Erst nach den sechs Monaten hätten zusätzlich weitere Leistungskürzungen bei Pflichtverletzungen gedroht – etwa wenn der Betroffene eine zumutbare Stelle nicht antritt. Dies hätte beim ersten Mal eine Kürzung von 20 Prozent nach sich gezogen, beim zweiten Mal dann 30 Prozent. Nicht mehr zulässig sollten Abzüge bei den Kosten der Unterkunft sein.
Schonzeit für Wohnung und Vermögen
Nach den Plänen von Bundesarbeitsminister Heil sollten Leistungsberechtigte auch dann Bürgergeld beziehen können, wenn sie ein Vermögen von bis zu 60.000 Euro besitzen, unabhängig von ihrem Alter. Jedes weitere Mitglied in der Bedarfsgemeinschaft sollte 30.000 Euro besitzen dürfen. Bei einer vierköpfigen Familie wären dadurch 150.000 Euro Erspartes geschützt gewesen. Nach 24 Monaten sollte für den Leistungsbeziehenden weiter ein Schonvermögen von 15.000 Euro erlaubt sein. Aktuell gilt für Erwachsene eine Höchstgrenze von 9.750 bis 10.050 Euro, abhängig vom Alter.

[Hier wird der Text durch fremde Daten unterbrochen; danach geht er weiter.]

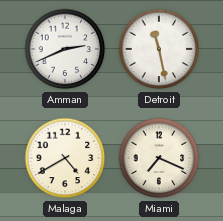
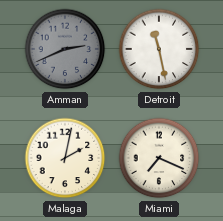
Amman dial: white -> grey
Malaga: 4:40 -> 2:02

In den ersten beiden Jahren des Bürgergeldbezugs sollten die Jobcenter zudem nicht überprüfen, ob eine Wohnung angemessen, das heißt klein und günstig genug, ist. Die Idee: Menschen, die arbeitslos sind und sich einen neuen Job suchen müssen, sollen sich nicht auch noch um ihre Wohnung sorgen müssen.
Welche Reaktionen gibt es auf den Kompromissentwurf?
Zu seiner Überraschung sei die Ampel-Koalition sehr weitgehend bereit gewesen, Kompromisse zu machen, sagte der CDU-Vorsitzende Friedrich Merz am 22.11.2022 in Berlin. "Damit ist das Gesetz, so wie es jetzt in dieser Form vorliegt, aus unserer Sicht zustimmungsfähig", so der Vorsitzende der Unions-Bundestagsfraktion. Dies werde er, wenn der Vermittlungsausschuss dem Gesetz so zustimmen werde, auch der Unionsfraktion vorschlagen.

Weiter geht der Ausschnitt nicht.